"Whose woods these are, I think I know.
His house is in the village, though.
He will not see me stopping here,
To watch his woods fill up with snow."
-- Robert Frost
These are the first four lines of the poem we introduced to Abbie last Wednesday. They are also the lines she memorized over the weekend. How do we know this? Rae figured out a way for her to prove what we suspected she'd already learned.
Rae wrote half of each line on an index card, she then put three of the cards on the board. Without reading the choices to her, Rae would ask Abbie, "What comes next." She didn't miss once. So, not only was she able to read the cards, written in ballpoint pen at a normal size, but she was able to correctly sequence the lines. Not bad for three days' work!!
We thought we would show this to her teacher today, and this opened my eyes to the challenges ahead, which are surmountable but present. Abbie was taking longer to answer, and we finally figured out that much of it had to do with her positioning. Because she cannot adjust her own body very well, if she is not in a position that makes it easy to use her switch, she is not able to activate it. She still did OK, though. I am just hoping that when she takes a while to answer questions or do her board work the bias will become "what is preventing her from using her switches?" rather than "she is not understanding this" or "she takes a really long time to think."

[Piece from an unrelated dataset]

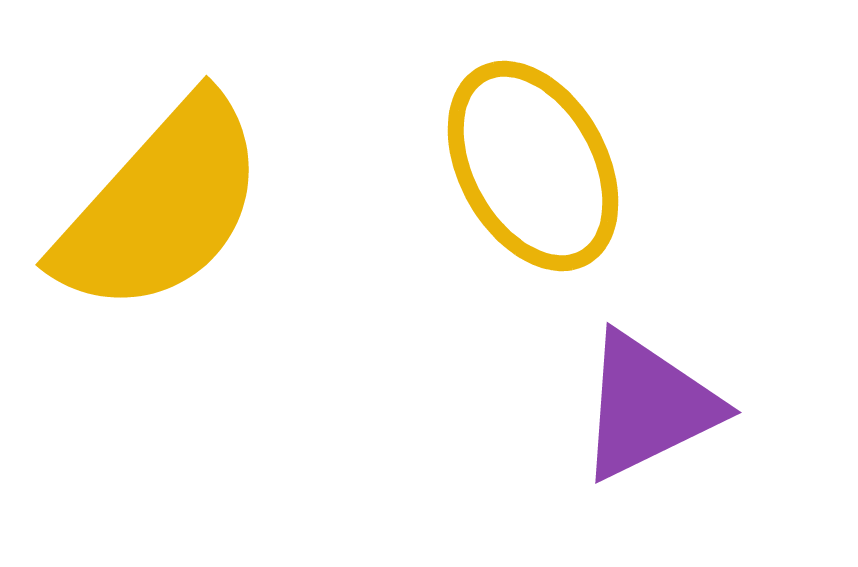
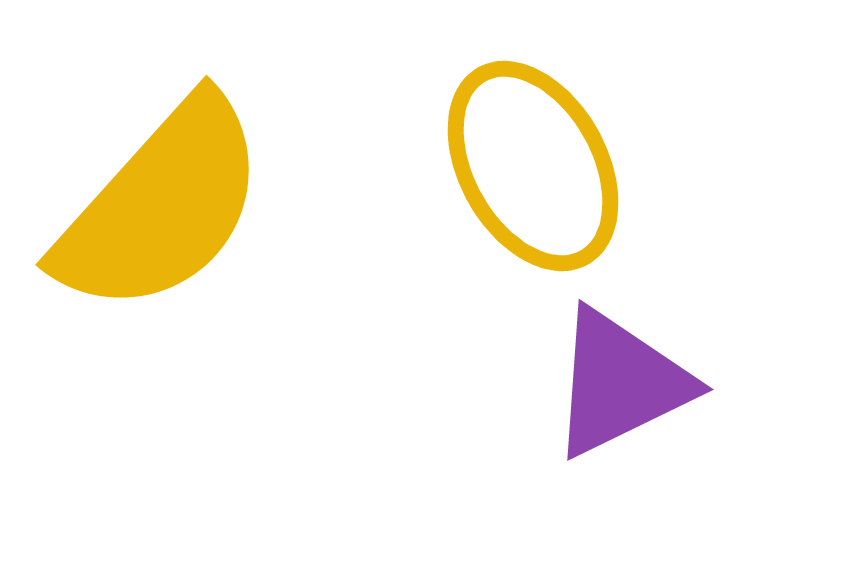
purple triangle: moved 28 px left, 23 px up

We've become very adept at making it as easy as possible to communicate, but they've asked me now to step back and allow them to take the lead. I am biting my cheek as I type, hoping it will stimulate the right words to describe how I feel about that....scared, excited, nervous, hopeful, wary, trusting..it changes from one moment to the next. But, I do feel that this is the next step in Abbie's Grand Adventure with God, and if nothing else, I trust in Him and in my girl who outdoes expectations at every turn.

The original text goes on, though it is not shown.